At first I was fascinated, it was like shopping in Sainsbury’s, only instead of putting bread and milk into your basket, you put men in. Swiping left for no and right for yes, you take one or you throw one back. I swiped left a lot and I mean, a lot. The number of profiles seems never ending, allowing you to be completely hypnotised by it. Sometimes seeing a face I liked, only to find it’s too late as I'd already swiped him into social media oblivion, never to be seen again in my zombie like state of repetitive no’s. On occasion I swiped right and was treated to a ‘match’ which seemed very exciting…at first.
You then have two options, you can chat or you can re-check the profile and if seeing it again, you realise it was a zombie induced yes, you immediately un-match and they’re gone. No questions asked.
They also have a ‘super like’ button which allows you to see those who have super liked you, or vice versa.
A number of things can happen when you get a match. First, they can ignore you, I mean come on, the first rule in the ‘dating in your 40s’ handbook is that girls never make first move, if a guy ‘likes you,' the least he can do is say hello.
Second thing that can happen, is they do say hello and it can go something like this. ‘Hi’ and that’s it.
A couple of times, I got some conversation, ‘Hi, how are you, what do you think of Tinder’? Another time, it was full on, ‘what’s you number love’? Another guy immediately asked if I had ‘any more photos, preferably with less clothing on.' When I got over the initial shock, I found it somewhat amusing. This game of Tinder has to be taken very lightly, if you’re insecure or sensitive, get out now as you definitely need a thick skin.
I found it strange. Can we really ever meet a person who will be special to us on Tinder? I’d like to meet the couple who can say they met there and I really hope they exist.
I'm not sure if Tinder is my route to love. It's a bit ruthless and colourless if I’m honest. As I flick through the profiles of these men, some of which I’m sure are genuine, honest and looking for love, I find the whole thing harrowing. A swipe left or right, can depend on something as small as not liking the shirt they wear, or their hair being too long or too short. Then when someone ‘super-likes’ me, I’m consumed with guilt when I still swipe left and don’t even give them a chance.

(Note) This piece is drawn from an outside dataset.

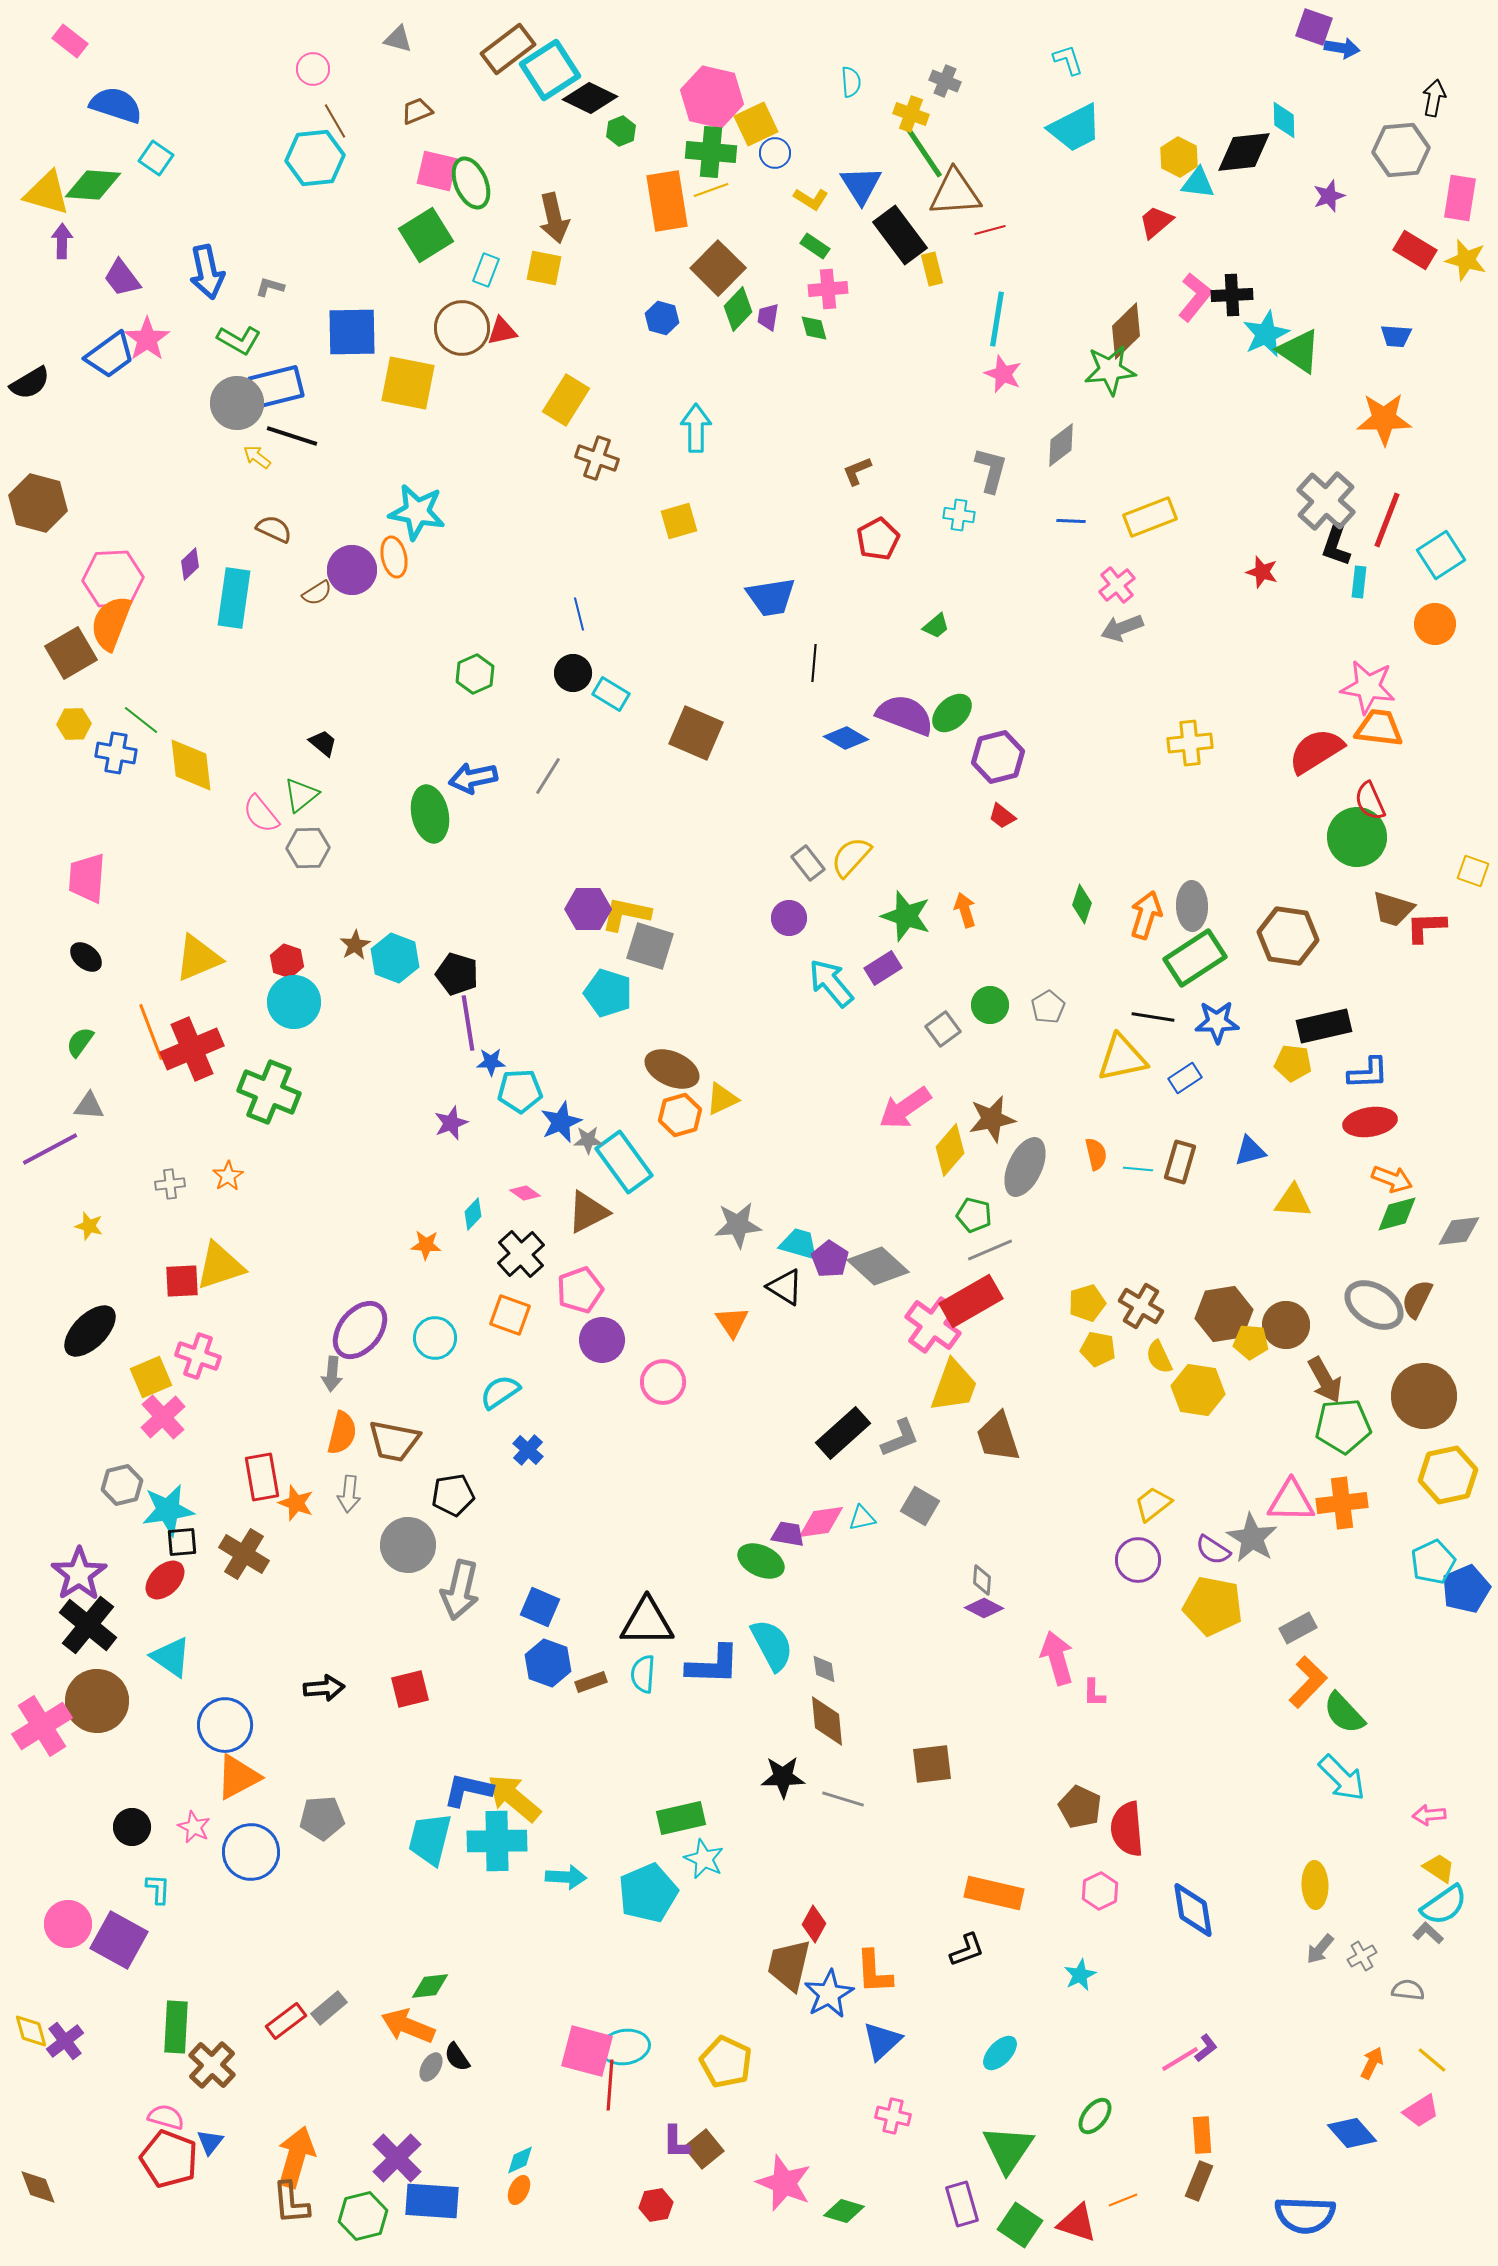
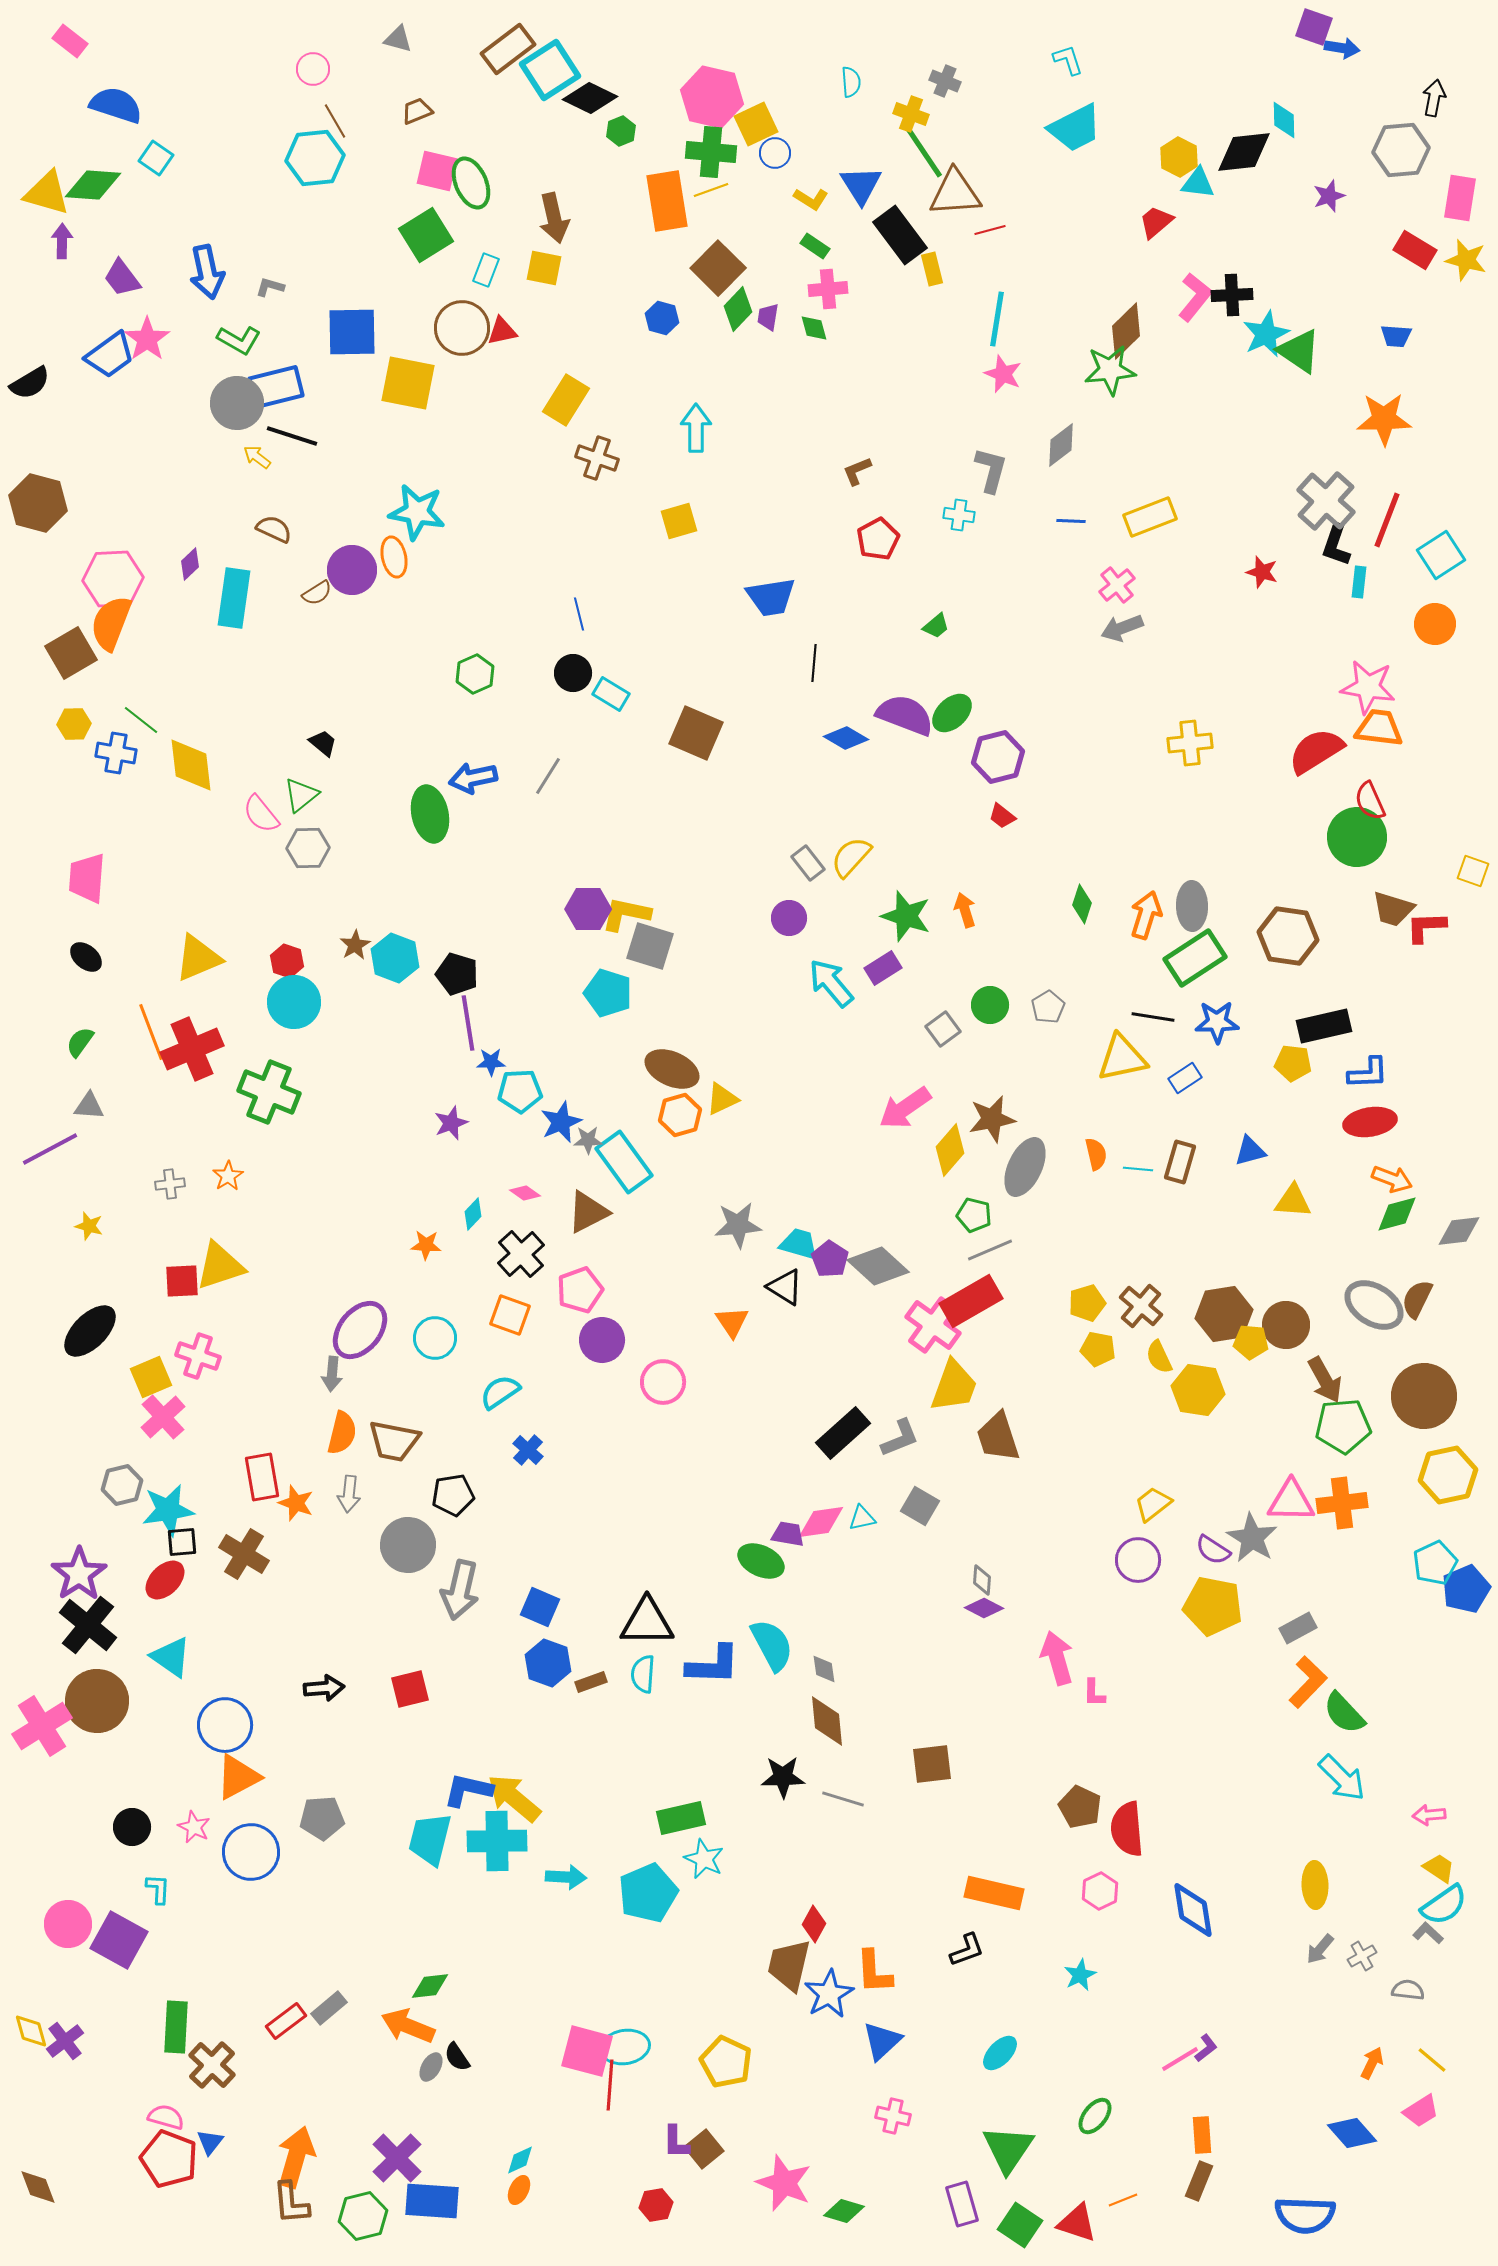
brown cross at (1141, 1306): rotated 9 degrees clockwise
cyan pentagon at (1433, 1562): moved 2 px right, 1 px down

We live in the age of information and everything is immediate, if we want something, we get it straight away. Can love be included in that? A hook up, yes, a date, sure and for those looking for exactly that, well then, they are definitely in the right place. But even if people say they’re looking for that, is it true? At the end of the day, we’re all human beings and there’s something inside of us all, that wants to be loved.
As the Beatles said, ‘All you need is love’. For me, getting to know someone is about intimacy, connection, good conversation, friendship and so on. I find myself missing the times when you randomly met someone and got to know them, without being able to google them and find out their details in five seconds flat.
There are other apps for dating and to me they seem less sinister than Tinder. I like Hinge and Happn can be a lot of fun, particularly when you go to Twickenham and your page fills up with a hundred rugby guys in five minutes, all in the stadium.
My conclusion is Tinder just doesn’t feel right for me. Perhaps it’s the sheer volume of profiles or perhaps it’s the reputation for being the ‘shag app.’ If that’s what you want, there is plenty to choose from on Tinder. With three full days of Tinder under my belt and a sigh of relief, I deleted my account.